Mais, par une coïncidence pernicieuse, il s’avère que les processus utilisés pour déclencher ces salutaires évolutions étaient parfois, dirons-nous sujets à controverses, du fait de leurs effets secondaires et que bien souvent ils étaient utilisés par des employeurs peu scrupuleux (minoritaires bien sûr) mais qui étaient eux-mêmes victimes de RHAAA JE N’EN PEUX PLUS!

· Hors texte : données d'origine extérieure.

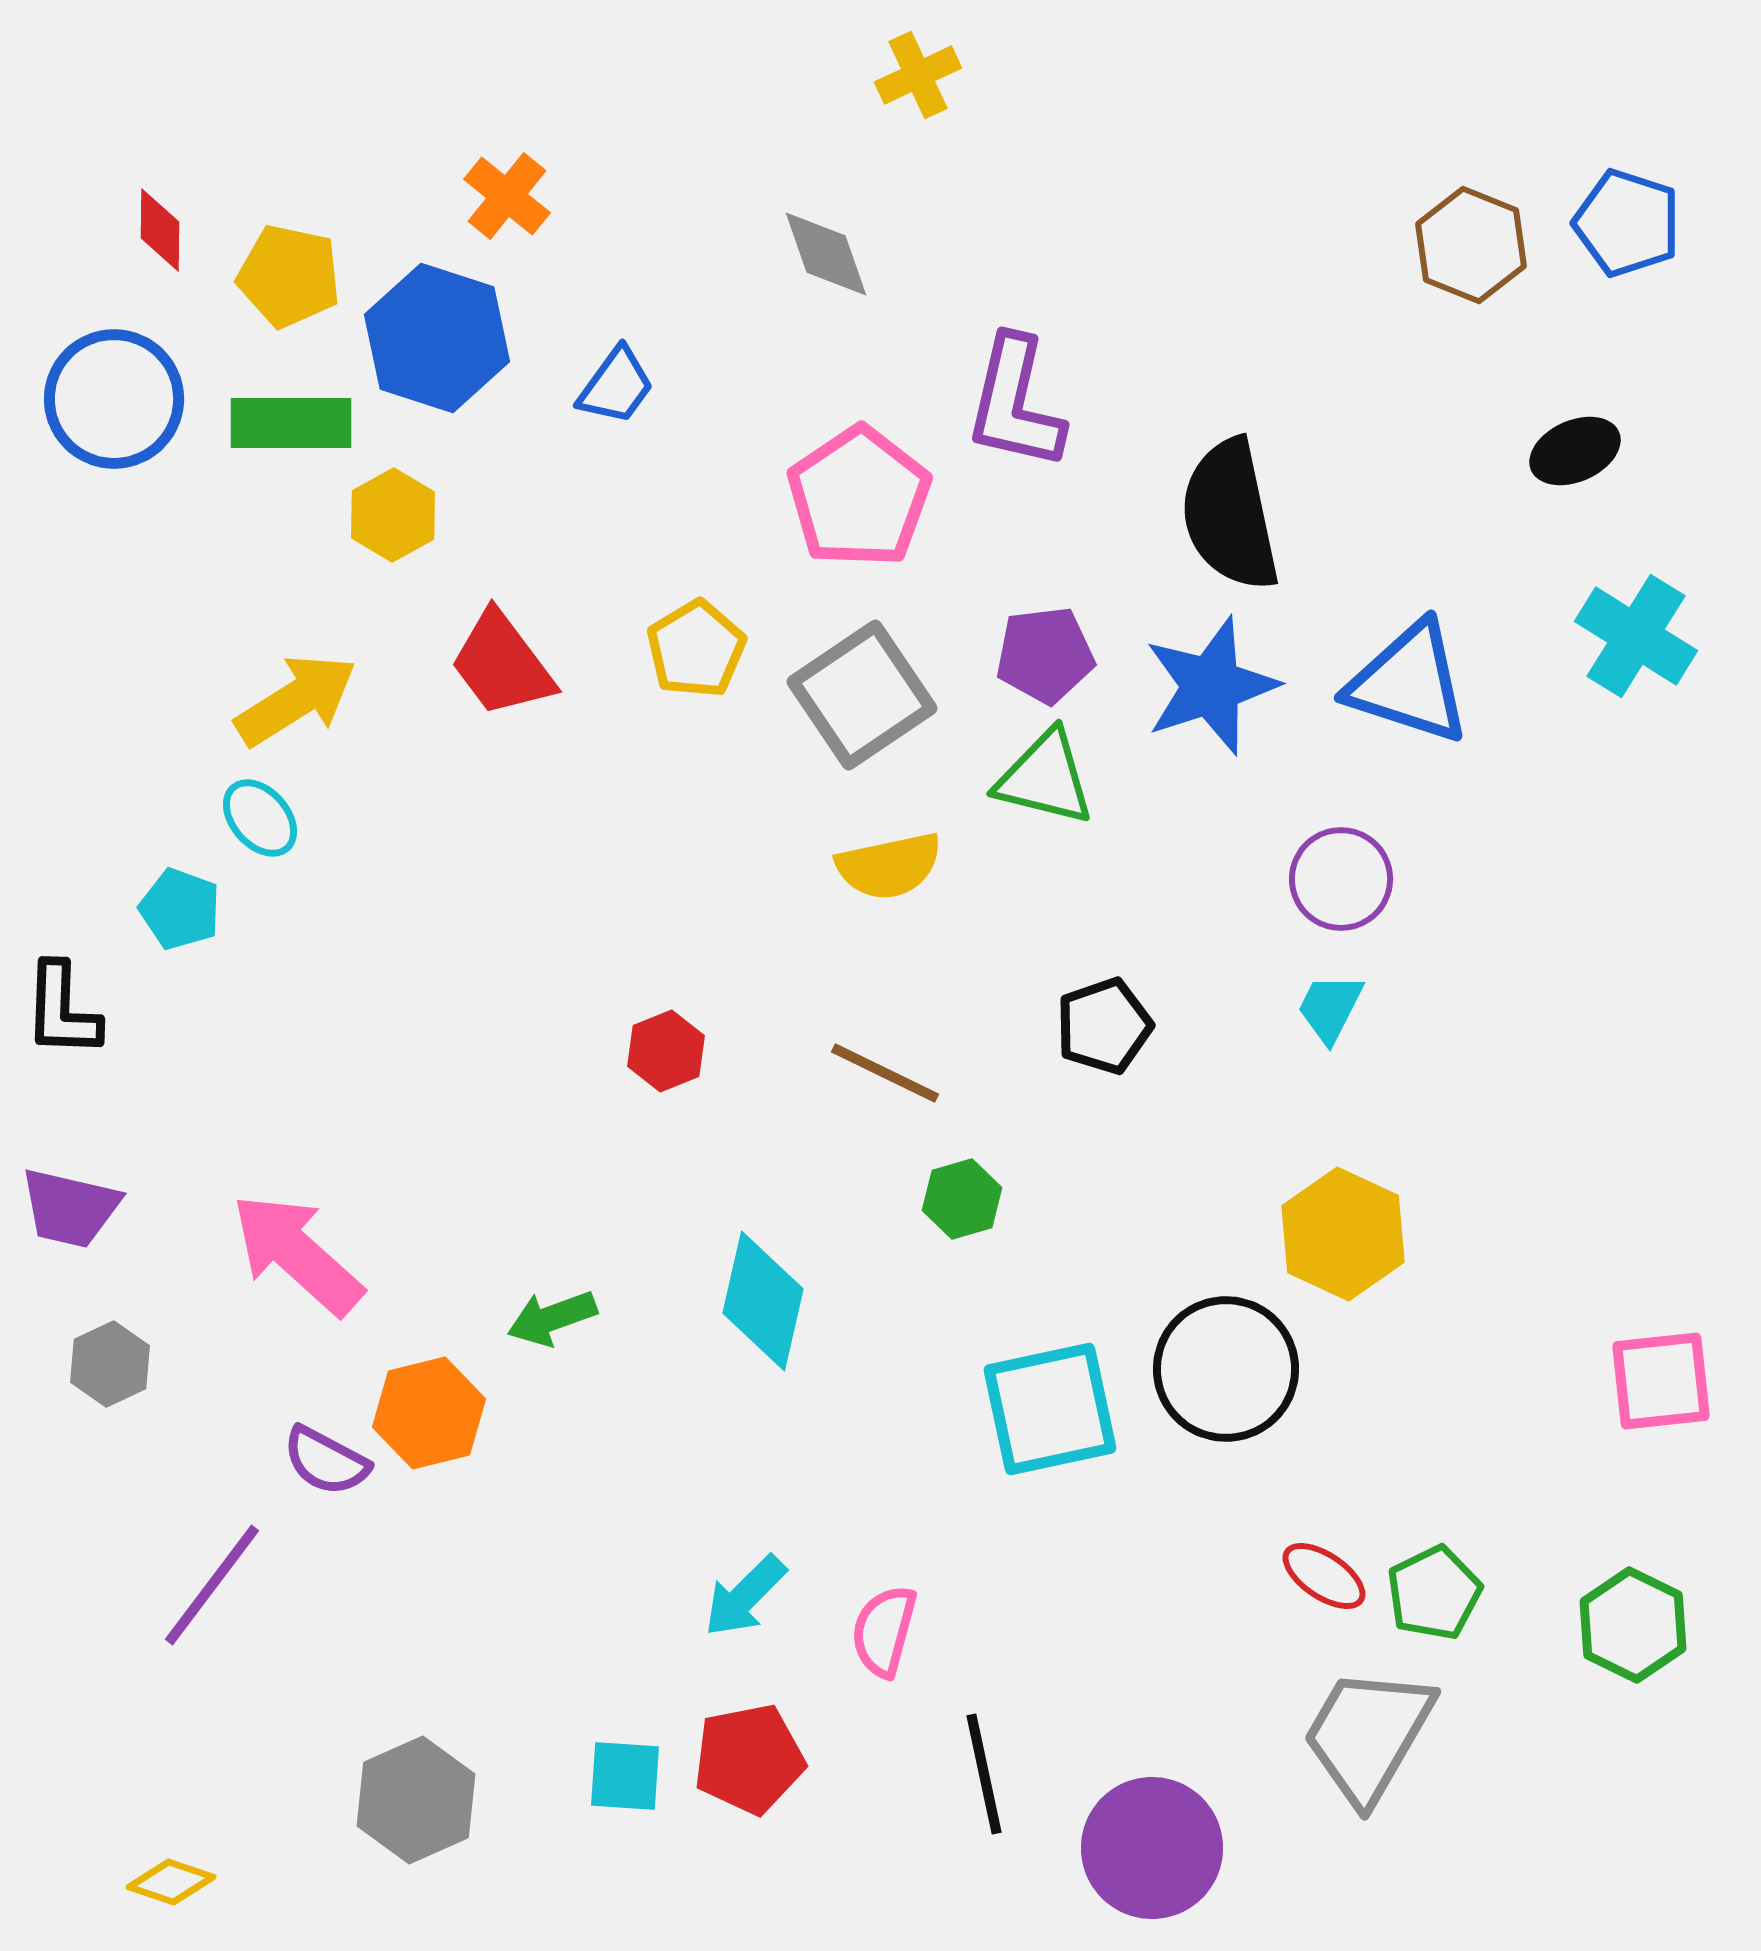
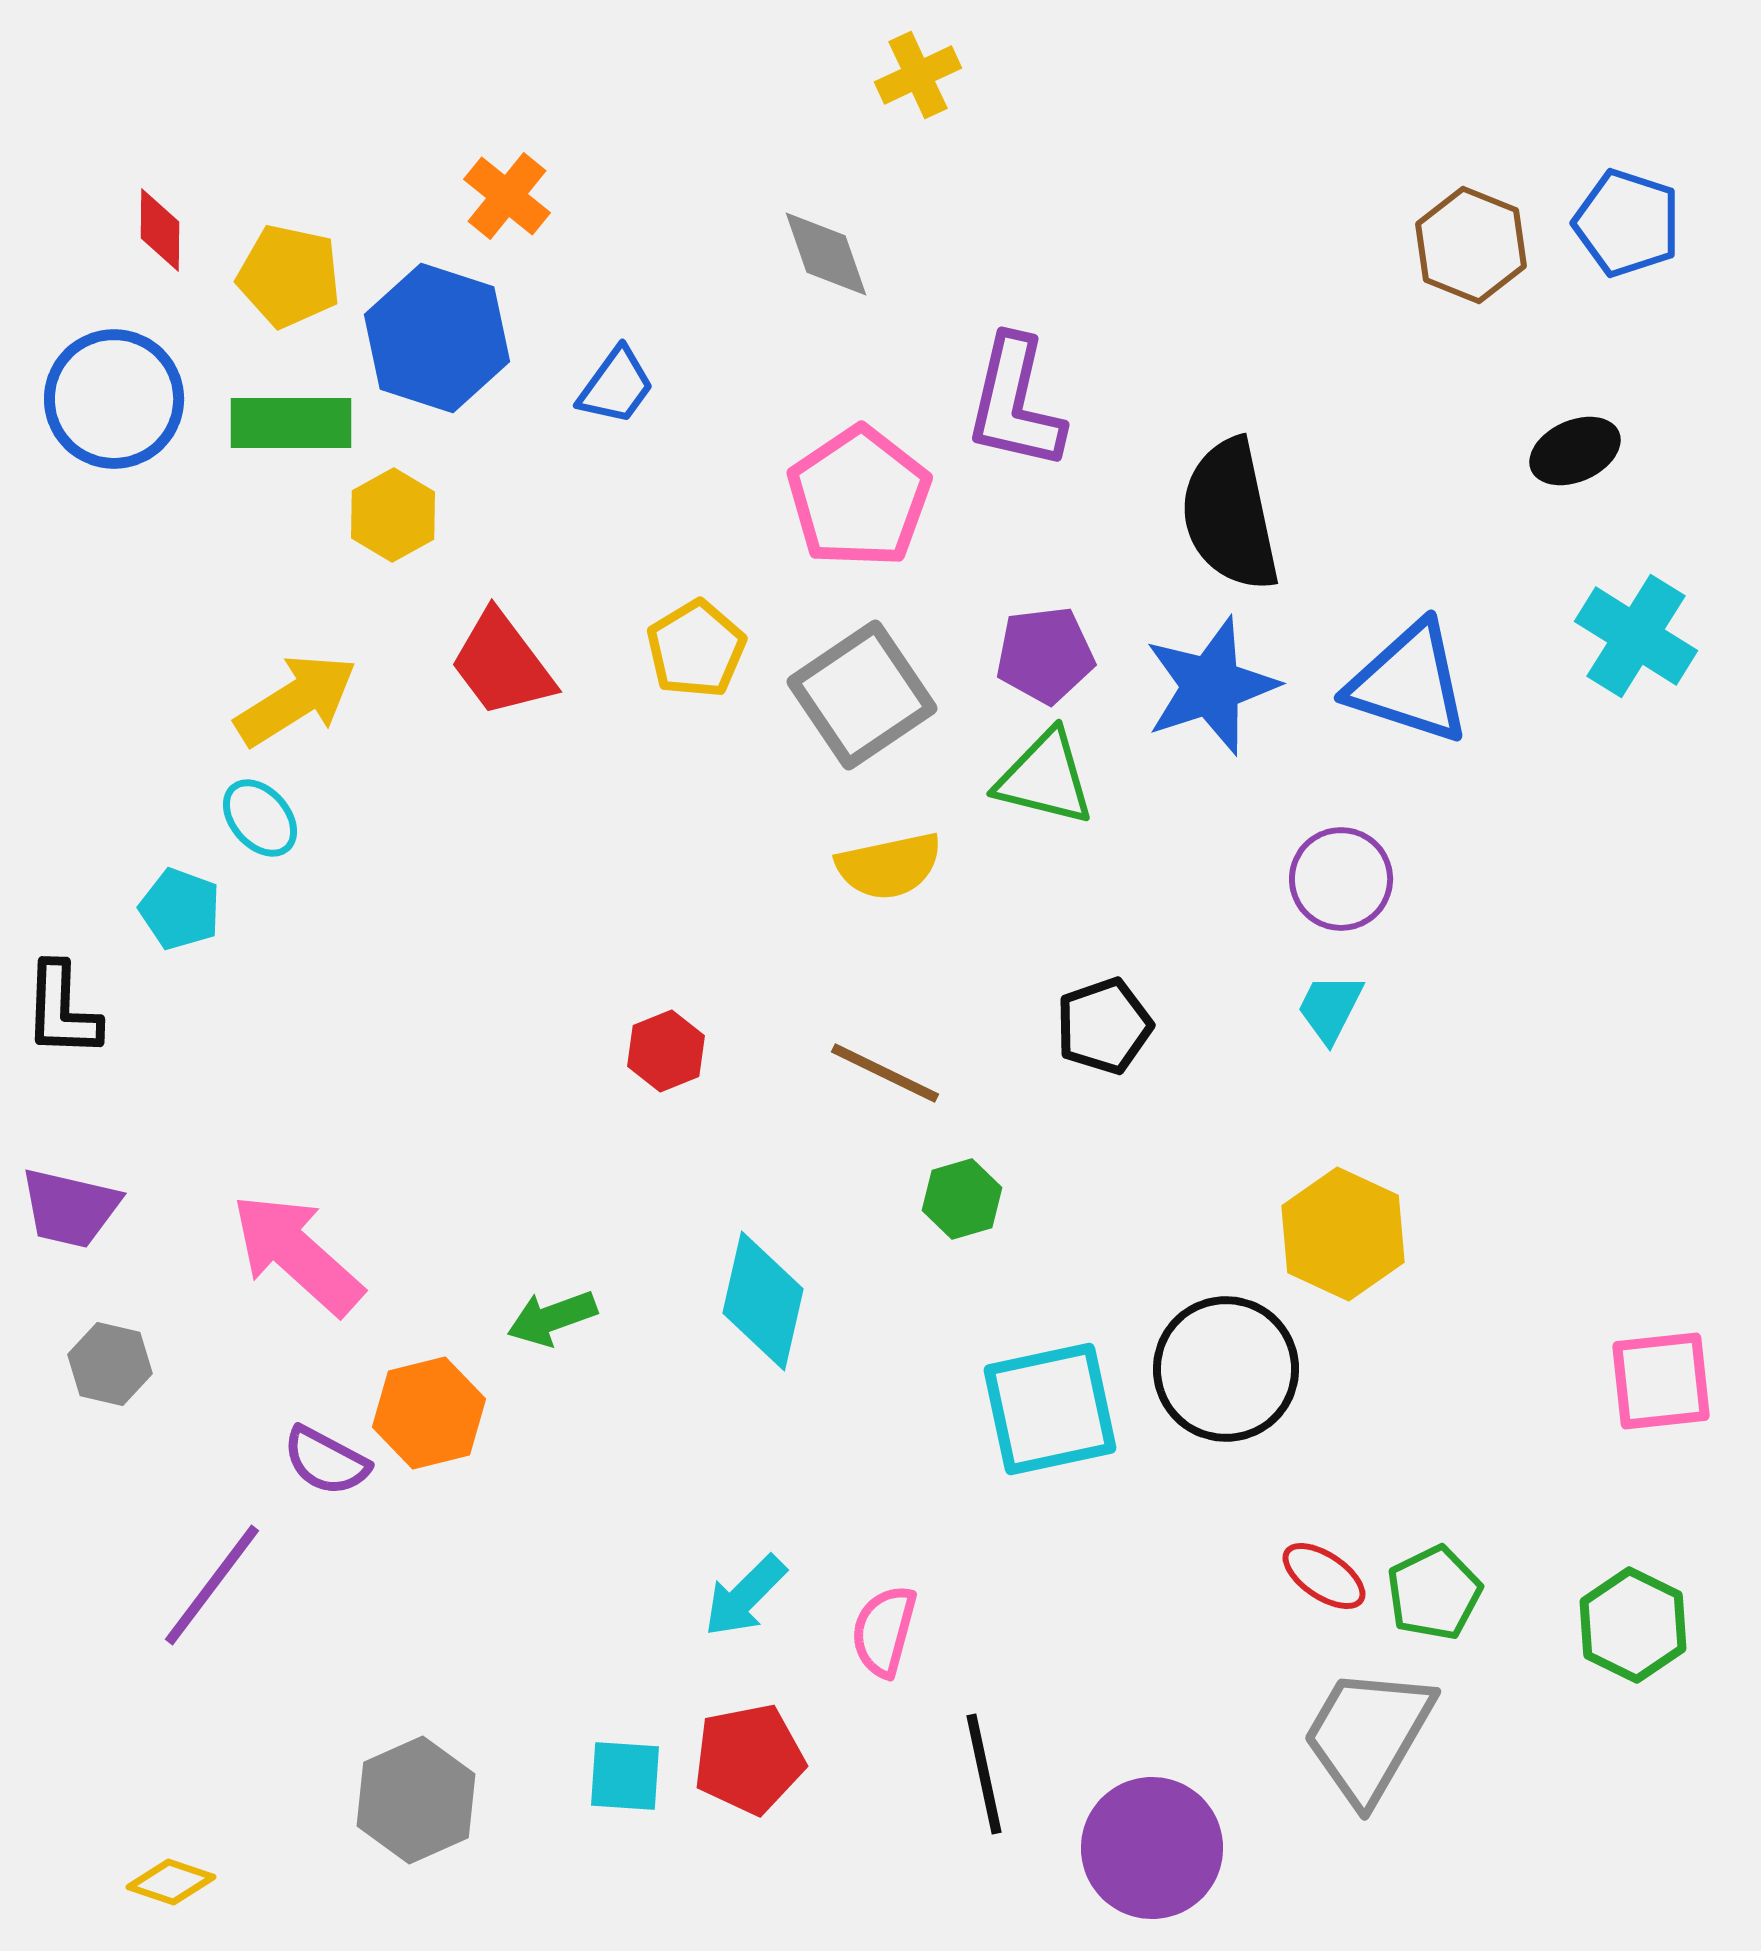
gray hexagon at (110, 1364): rotated 22 degrees counterclockwise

Sachons plusieurs choses, grâce à Marzano:
Ayant exploité leurs employés jusqu’à l’os, une vaste majorité d’employeurs fonctionnant sur le modèle américano-occidental ont été sérieusement frustrés par la montée du syndicalisme, surtout depuis que la peur du bolchevisme ne fait plus recette. Dès lors que le corps de l’employé est acquis, il reste encore à se rendre propriétaire de son âme. Et rien de plus facile, il suffit d’adopter la bonne stratégie: d’abord, convaincre l’employé que sa pseudo-implication dans la gestion de son cadre de travail a pour conséquence qu’il est véritablement responsable des échecs de l’entreprise (les réussites sont le fruit de la vision et du courage des cadres), de là découle le concept de l’employé toujours perfectible et donc jamais adéquat. Ces états d’esprits sont maintenus par des « outils » tels que les chartes de valeurs de l’entreprise et des évaluations constantes volontairement floues et ambiguës, ce qui ensuite permet de faire déborder l’impact pathogène de ces pratiques sur la vie privée de la pauvre ressource humaine en question. Et rien de tel qu’un employé qui se croit TOUJOURS au travail.
L’auteur présente tout cela de manière claire et concise, commençant par un historique bien étoffé et clair, pour se poursuivre par une dénonciation des paradoxes de ces pratiques, des mensonges destinés à les blanchir, des effets physiques très concrets sur les être humains qui les subissent (avec un chapitre salutaire sur le suicide sur le lieu de travail, sujet tabou du fait de son développement fulgurant en France). On trouvera en addition un chapitre sur le coaching, cette plaie sans nom en français, qui illustre parfaitement le terrible débordement de ces pratiques de contrôle, de désolidarisation, de déshumanisation et de désindividualisation du domaine professionnel au domaine personnel.
Les esprits chagrins (dont je fais évidemment partie) remarqueront que, contrairement à L’open space m’a tuer, les exemples ne sont pas l’essentiel de cet ouvrage, et les explications théoriques sont un peu tortueuses ou nécessitent de constants allers-retours vers la section des notes (fort bien fournie d’ailleurs, ainsi que la bibliographie), mais comme le fait régulièrement remarquer la philosophe Gale « Cela fait trop longtemps que l’on cause », et si Marzano donne moins de conseils pratiques et concrets que le célèbre Objectif zéro sale con, quelques pistes de reconnaissance de schémas de manipulation sont données.
Enfin, je conclurai en me plaignant de la retenue de l’auteur quant aux conséquences de l’utilisation de ces techniques de manipulation. Quelques exemples sont donnés (perte du sens de sa propre valeur, perte de l’individualité, perte de motivation, perte de la conscience de l’autre, non seulement pour le manipulé mais également pour le manipulateur) mais ceux d’entre vous qui auront envie de voir jusqu’où l’être humain peut être transporté lorsqu’il se laisse à considérer ses pairs comme une ressource à exploiter pourront consulter (dans la mesure où vous maîtrisez l’anglais) L’effet Lucifer de Zimbardo, les autres rapports au sujet de l’expérience carcérale de Stanford, ou, finalement, tout documentaire un tant soit peu sérieux sur les instances modernes et contemporaines de torture, par exemple.

Et une bonne année à tous.

MARZANO, Maria Michela. Extension du domaine de la manipulation : de l’entreprise à la vie privée. Paris, Grasset, 2008. 282 p.